In its World Economic Outlook Update July 2022 report, the IMF cited vulnerability of the Indian economy to external shocks and rapid monetary policy tightening as reasons behind the change in its forecast.
The financial institution also cut India’s growth forecast for the next fiscal year (2023-’24) by 0.8 percentage points to 6.1%.
However, for this financial year, India remained the second fastest growing economies across the world behind Saudi Arabia, which is likely to grow by 7.6% in 2022-’23.
The International Monetary Fund has also cut the global growth outlook to 3.2% from the estimated 3.6% in April.
“The tentative global recovery in 2021 has been followed by increasingly gloomy developments in 2022 because of tighter financial conditions, a worse-than-anticipated slowdown in China, and negative spillovers from the war in Ukraine,” the IMF said in its report.
In July, Japanese financial holding agency Nomura had lowered India’s growth forecast for the current fiscal year to 4.7% from its previous estimate of 5.4%. The agency cited fear of recession, rising interest rates, monetary policy tightening and inflation for its reduced projection.
India’s retail inflation has stayed above the Reserve Bank of India’s upper tolerance level of 6% for six straight months till June.The price-rise indicator had touched an eight-year-high of 7.79% in April.
In June, the Reserve Bank of India’s monetary policy committee raised the repo rate by 50 basis points to 4.90% in an attempt to control inflation. This was the second hike in the repo rate within five weeks. The repo rate is the interest rate at which the central bank lends to commercial banks.
In June, the United States-based credit rating agency Fitch also lowered India’s growth forecast for the current fiscal year to 7.8% from its previous estimate of 8.5% made in March. In the same month, the World Bank had lowered India’s growth forecast for the current fiscal year to 7.5% from its earlier estimate of 8% announced in April.
The world may be heading for recession: IMF
International Monetary Fund’s Chief Economist Pierre-Olivier Gourinchas wrote in a blog on Tuesday that the global economic output has depreciated since April and that the world could be “teetering on the edge of a global recession”.

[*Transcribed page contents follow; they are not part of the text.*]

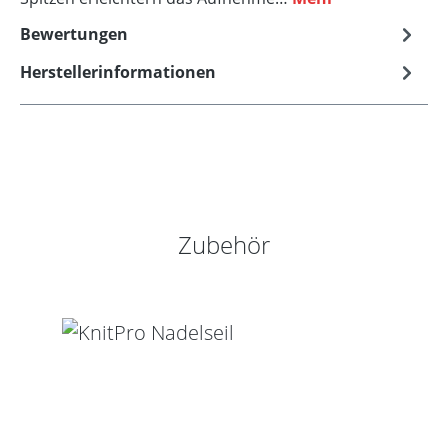
Bewertungen
Herstellerinformationen
Produktgalerie überspringen
Zubehör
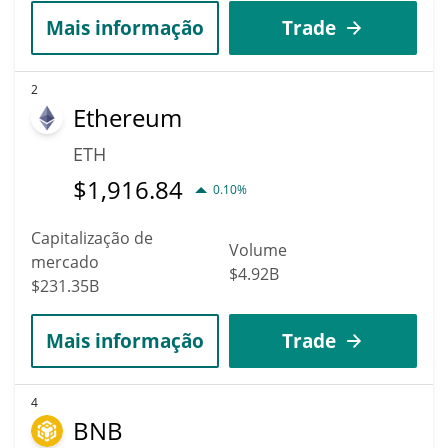
Mais informação
Trade
2
Ethereum
ETH
$
1,916.84
0.10%
Capitalização de
Volume
mercado
$4.92B
$231.35B
Mais informação
Trade
4
BNB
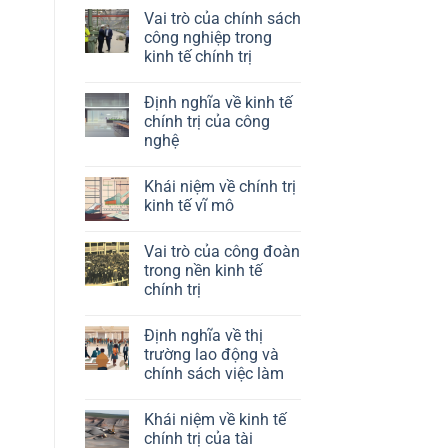
Vai trò của chính sách
công nghiệp trong
kinh tế chính trị
Không
có
Định nghĩa về kinh tế
bình
luận
chính trị của công
ở
nghệ
Vai
trò
Không
của
có
chính
Khái niệm về chính trị
bình
sách
luận
kinh tế vĩ mô
công
ở
nghiệp
Định
Không
trong
nghĩa
có
kinh
Vai trò của công đoàn
về
bình
tế
kinh
luận
trong nền kinh tế
chính
tế
ở
trị
chính trị
chính
Khái
trị
niệm
Không
của
về
có
công
chính
Định nghĩa về thị
bình
nghệ
trị
luận
trường lao động và
kinh
ở
tế
chính sách việc làm
Vai
vĩ
trò
mô
Không
của
có
công
Khái niệm về kinh tế
bình
đoàn
luận
chính trị của tài
trong
ở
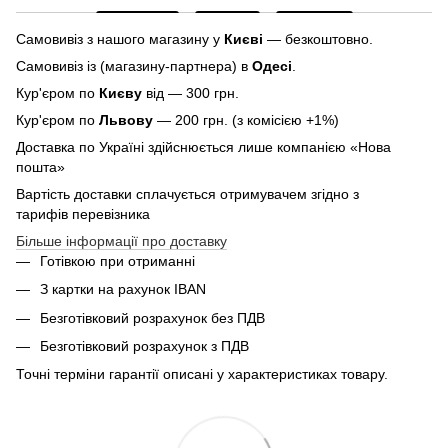
Самовивіз з нашого магазину у
Києві
— безкоштовно.
Самовивіз із (магазину-партнера) в
Одесі
.
Кур'єром по
Києву
від — 300 грн.
Кур'єром по
Львову
— 200 грн. (з комісією +1%)
Доставка по Україні здійснюється лише компанією «Нова
пошта»
Вартість доставки сплачується отримувачем згідно з
тарифів перевізника
Більше інформації про доставку
Готівкою при отриманні
З картки на рахунок IBAN
Безготівковий розрахунок без ПДВ
Безготівковий розрахунок з ПДВ
Точні терміни гарантії описані у характеристиках товару.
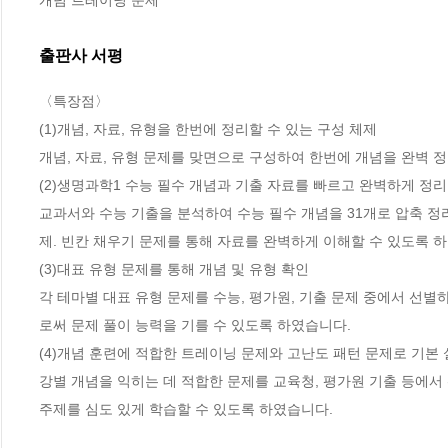
개념 트레이닝 문제
출판사 서평
〈특장점〉 

(1)개념, 자료, 유형을 한번에 정리할 수 있는 구성 체제

개념, 자료, 유형 문제를 맞면으로 구성하여 한번에 개념을 완벽 정
(2)생명과학1 수능 필수 개념과 기출 자료를 빠르고 완벽하게 정리 
교과서와 수능 기출을 분석하여 수능 필수 개념을 31개로 압축 정리
제. 빈칸 채우기 문제를 통해 자료를 완벽하게 이해할 수 있도록 하였습
(3)대표 유형 문제를 통해 개념 및 유형 확인 

각 테마별 대표 유형 문제를 수능, 평가원, 기출 문제 중에서 선별
로써 문제 풀이 능력을 기를 수 있도록 하였습니다.  

(4)개념 훈련에 적합한 트레이닝 문제와 고난도 패턴 문제로 기본 
강별 개념을 익히는 데 적합한 문제를 교육청, 평가원 기출 등에서
주제를 심도 있게 학습할 수 있도록 하였습니다.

According to the IMF report released on Tuesday, the global output is expected to slow down at 2.9% in 2023 because of the increased interest rates issued by central banks to contain inflation. Other reasons include the European Union banning Russian oil imports in the light of Moscow’s attack on Kyiv and financial tightening around the world.
The growth is further dragged by the high debts incurred by developing economies and high global borrowing rate, Bloomberg reported. According to the World Bank estimate, about 60% of the world’s 75 poorest countries are in or at risk of debt distress, which is spreading to middle-income countries.
“What is really important here is that in a sense there is one overwhelming priority at this point, and it is to bring back price stability in advanced economies and in emerging markets as well, that many of them have seen elevated price pressure,” he said.
The International Monetary Fund report also suggests tighter monetary policy as the priority to control inflation. “This will inevitably have real economic costs, but the delay will only exacerbate them,” it said.